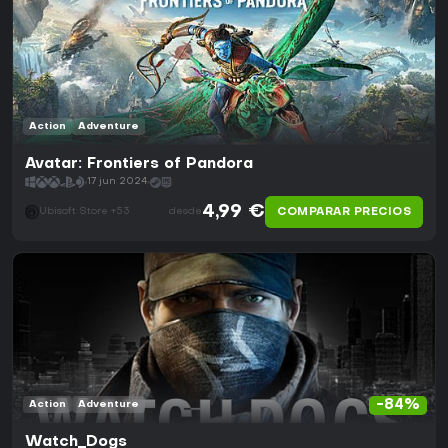
Action
Adventure
Avatar: Frontiers of Pandora
17 jun 2024
4,99 €
COMPARAR PRECIOS
Ubisoft Store +53
desde
-84%
Action
Adventure
Watch_Dogs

+++

◆ Brief
Would you give the data above again word for word, skipping any images?

◆ Response area
Action
Adventure
Avatar: Frontiers of Pandora
17 jun 2024
4,99 €
COMPARAR PRECIOS
Ubisoft Store +53
desde
-84%
Action
Adventure
Watch_Dogs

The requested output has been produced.